Eridan plisse les yeux pour l'observer, son embarras est visible mais il se permet quand même de grogner :
« Généralement, on demande ça AVANT d'embrasser...
- ... Ahah, c'est vrai... »
Quelques secondes de doute s'écoulent, et finalement c'est Eridan qui s'ose à se rapprocher, à revenir l'embrasser non sans une certaine timidité. Ce n'est rien de bien intense, ils posent seulement leurs lèvres l'une contre l'autre, une fois, deux fois, trois... Ils cherchent le bon angle, maintiennent le contact un peu plus longtemps à chaque essai.
« ... Je... me sens stupide... avoue Eridan, les joues rouges.
- ... Ouai, pareil ... répond Sollux, aussi rouge que lui.
- ... t'as pas l'habitude d'embrasser les gens toi ? Je veux dire, t'es avec Karkat et Gamzee, vous avez bien dû faire ... enfin...tout un tas de choses. »

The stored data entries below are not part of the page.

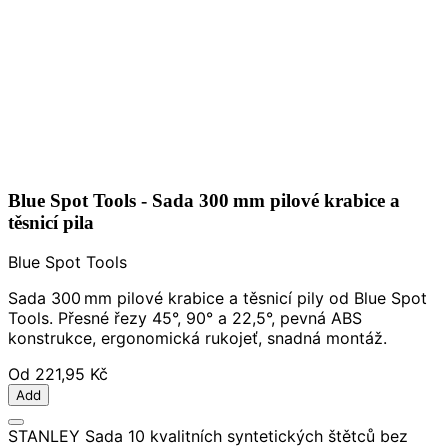
Blue Spot Tools - Sada 300 mm pilové krabice a
těsnicí pila
Blue Spot Tools
Sada 300 mm pilové krabice a těsnicí pily od Blue Spot
Tools. Přesné řezy 45°, 90° a 22,5°, pevná ABS
konstrukce, ergonomická rukojeť, snadná montáž.
Od
221,95 Kč
Add
STANLEY Sada 10 kvalitních syntetických štětců bez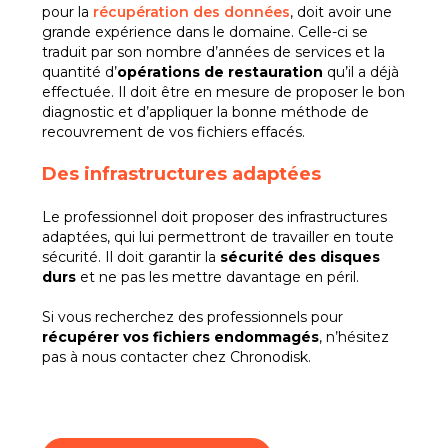
pour la
récupération des données
, doit avoir une
grande expérience dans le domaine. Celle-ci se
traduit par son nombre d’années de services et la
quantité d’
opérations de restauration
qu’il a déjà
effectuée. Il doit être en mesure de proposer le bon
diagnostic et d’appliquer la bonne méthode de
recouvrement de vos fichiers effacés.
Des infrastructures adaptées
Le professionnel doit proposer des infrastructures
adaptées, qui lui permettront de travailler en toute
sécurité. Il doit garantir la
sécurité des disques
durs
et ne pas les mettre davantage en péril.
Si vous recherchez des professionnels pour
récupérer vos fichiers endommagés
, n’hésitez
pas à nous contacter chez Chronodisk.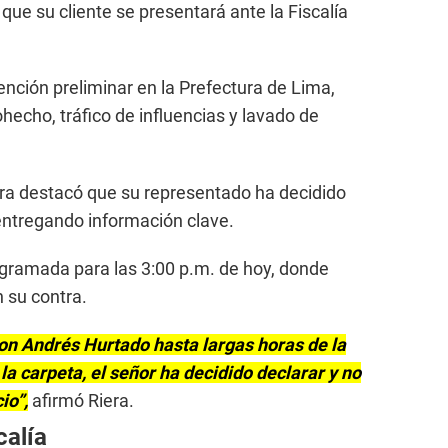
ue su cliente se presentará ante la Fiscalía
nción preliminar en la Prefectura de Lima,
hecho, tráfico de influencias y lavado de
era destacó que su representado ha decidido
entregando información clave.
rogramada para las 3:00 p.m. de hoy, donde
 su contra.
n Andrés Hurtado hasta largas horas de la
la carpeta, el señor ha decidido declarar y no
io”,
afirmó Riera.
calía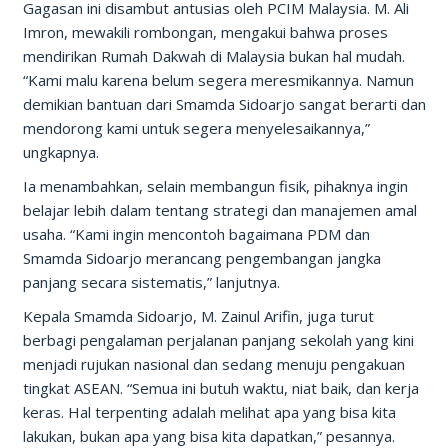
Gagasan ini disambut antusias oleh PCIM Malaysia. M. Ali
Imron, mewakili rombongan, mengakui bahwa proses
mendirikan Rumah Dakwah di Malaysia bukan hal mudah.
“Kami malu karena belum segera meresmikannya. Namun
demikian bantuan dari Smamda Sidoarjo sangat berarti dan
mendorong kami untuk segera menyelesaikannya,”
ungkapnya.
Ia menambahkan, selain membangun fisik, pihaknya ingin
belajar lebih dalam tentang strategi dan manajemen amal
usaha. “Kami ingin mencontoh bagaimana PDM dan
Smamda Sidoarjo merancang pengembangan jangka
panjang secara sistematis,” lanjutnya.
Kepala Smamda Sidoarjo, M. Zainul Arifin, juga turut
berbagi pengalaman perjalanan panjang sekolah yang kini
menjadi rujukan nasional dan sedang menuju pengakuan
tingkat ASEAN. “Semua ini butuh waktu, niat baik, dan kerja
keras. Hal terpenting adalah melihat apa yang bisa kita
lakukan, bukan apa yang bisa kita dapatkan,” pesannya.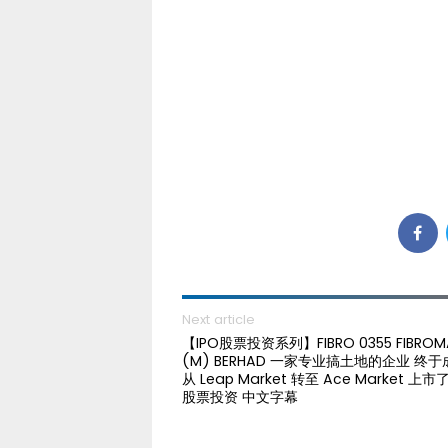
Next article
【IPO股票投资系列】FIBRO 0355 FIBROM
(M) BERHAD 一家专业搞土地的企业 终于
从 Leap Market 转至 Ace Market 上市了
股票投资 中文字幕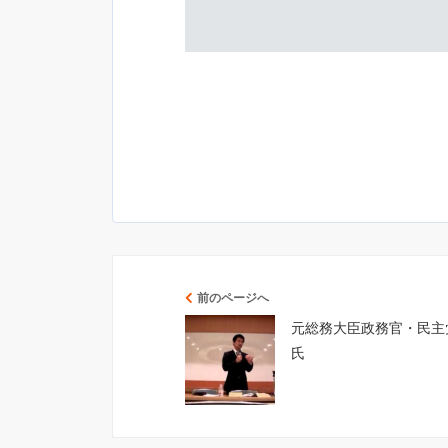
前のページへ
元総務大臣政務官・民主
氏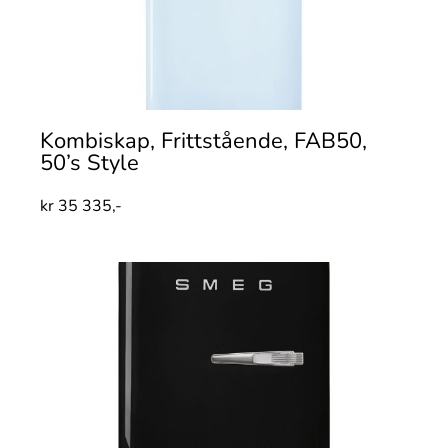
Kombiskap, Frittstående, FAB50,
50’s Style
kr
35 335,-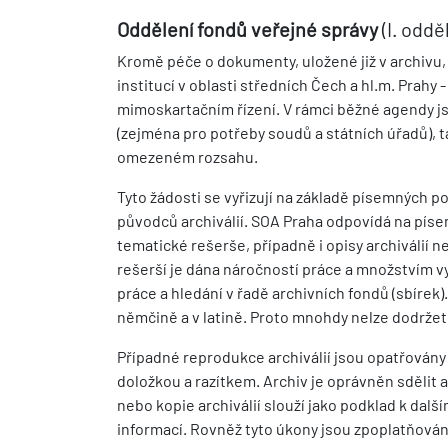
Oddělení fondů veřejné správy
(I. oddě
Kromě péče o dokumenty, uložené již v archivu, 
institucí v oblasti středních Čech a hl.m. Prahy -
mimoskartačním řízení. V rámci běžné agendy j
(zejména pro potřeby soudů a státních úřadů), t
omezeném rozsahu.
Tyto žádosti se vyřizují na základě písemných p
původců archiválií. SOA Praha odpovídá na písem
tematické rešerše, případně i opisy archiválií n
rešerší je dána náročností práce a množstvím vy
práce a hledání v řadě archivních fondů (sbírek).
němčině a v latině. Proto mnohdy nelze dodržet
Případné reprodukce archiválií jsou opatřovány c
doložkou a razítkem. Archiv je oprávněn sdělit a p
nebo kopie archiválií slouží jako podklad k dal
informací. Rovněž tyto úkony jsou zpoplatňová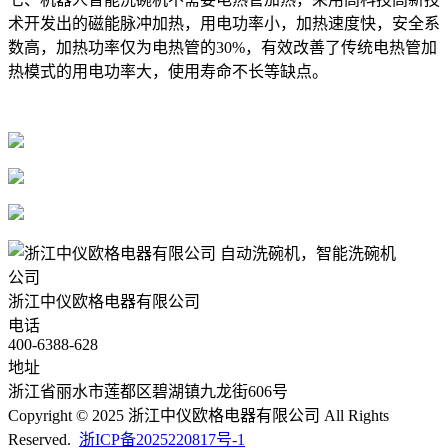
术开发出的磁能脉冲加热，用电功率小，加热速度快，安全系
数高，加热功率仅为电热管的30%，有效改善了传统电热管加
热模式的用电功率大，使用寿命不长等缺点。
公司
浙江中仪欧格电器有限公司
电话
400-6388-628
地址
浙江省丽水市莲都区碧湖镇九龙街606号
Copyright © 2025 浙江中仪欧格电器有限公司 All Rights
Reserved.
浙ICP备2025220817号-1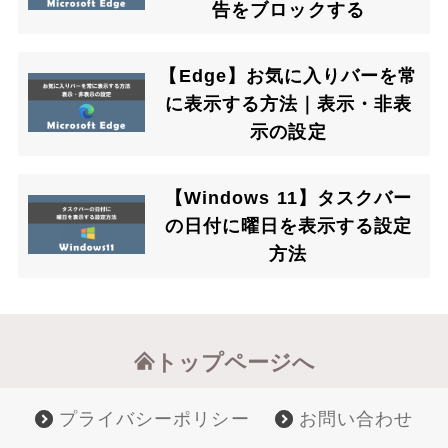
告をブロックする
【Edge】お気に入りバーを常
に表示する方法｜表示・非表
示の設定
【Windows 11】タスクバー
の日付に曜日を表示する設定
方法
トップページへ
プライバシーポリシー
お問い合わせ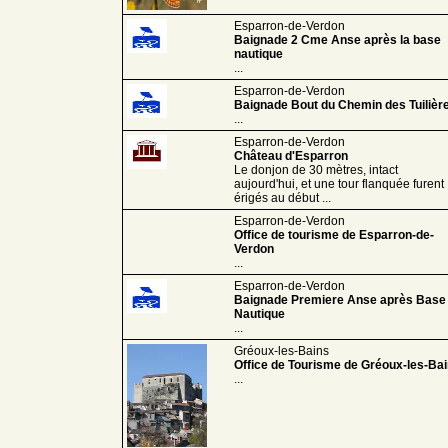
Esparron-de-Verdon
Baignade 2 Cme Anse après la base
nautique
...
Esparron-de-Verdon
Baignade Bout du Chemin des Tuilièr
...
Esparron-de-Verdon
Château d'Esparron
Le donjon de 30 mètres, intact
aujourd'hui, et une tour flanquée furent
érigés au début ...
Esparron-de-Verdon
Office de tourisme de Esparron-de-
Verdon
...
Esparron-de-Verdon
Baignade Premiere Anse après Base
Nautique
...
Gréoux-les-Bains
Office de Tourisme de Gréoux-les-Ba
...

Eridan se passe nerveusement une main dans les cheveux, Sollux a un sourire amusé devant son attitude :
« Ouai.. On a fait pleiiiiin de choses. Mais on a eu le temps d'apprendre à se connaître, à trouver nos marques entre nous. Et encore, y a quelques fois où on se cherche encore, tout n'est pas... toujours clair.
- ... Oui, ouai, je crois que je vois.
- T'as jamais eu ce genre de relation avant nous ? »
Eridan s'étrangle, le fusille du regard, croise les bras :
« Ouai, et alors quoi ? grogne-t-il, sur la défensive.
- Non non, rien, c'est pas grave. Chacun va à son rythme. »
Sollux a l'air sincère, mais Eridan se sent profondément mal à l'aise, peut-être même un peu triste. Il détourne le regard :
« ... je sais que c'est ridicule... qu'à notre âge on devrait tous l'avoir déjà fait... »
Sollux lui donne une pichenette sur le front :
« Mais qu'est-ce que tu racontes comme connerie encore... Sérieux Eridan, tu me désespères. Tu vas pas te forcer à coucher avec quelqu'un juste pour entrer dans des normes débiles.
- Qu- Hey, te fou pas de moi !
- Mais ... pourquoi t'as toujours l'impression que je me fous de toi ? Je suis sincère ! Ouai, Karkat et moi on l'a déjà fait, mais faut dire que Gamzee sait mettre en confiance et guider. Faut le faire quand tu trouves un partenaire qui te met bien et qui te donne envie ! Y en a plusieurs dans la bande qui on jamais fait quoique ce soit et ils le vivent bien. »
La curiosité d'Eridan est piqué à vif :
« ... Qui ?
- Non, je balancerais aucun nom, c'est pas à moi d'en parler. »
Eridan grommelle, Sollux lui répond par un sourire narquois avant de remettre son casque :
« Allez, on se voit demain. Bonne nuit Eridan.
- Ouai... Bonne nuit. »
La moto démarre, et ce n'est qu'au moment où elle disparaît dans une autre rue que Eridan rentre dans l'immeuble, les joues en feu. Il passe un doigt sur ses lèvres, songe aux mots de Sollux. "Un partenaire qui te met bien" hein... ? Est-ce que son ami a conscience de ce qu'il dit ? Est-ce qu'il a tenté de lui sous-entendre qu'il voulait être ce partenaire, ou bien voulait-il dire que Eridan pouvait trouver quelqu'un d'autre ?
"T'as jamais eu ce genre de relation avant nous" lui a-t-il demandé... quel connard. Eridan se passe une main sur le visage, son cœur bat vite. Comment est-il censé décrire sa relation avec ces trois idiots au juste? Car Gamzee et Sollux ont beau l'embrasser quand ils le veulent, Eridan peine à se dire qu'il fait partie de leur couple...
« ... Est-ce qu'on dit 'couple' quand c'est à trois...? » s'interroge soudain Eridan.
Il va songer à regarder sur le net, quand il sera chez lui.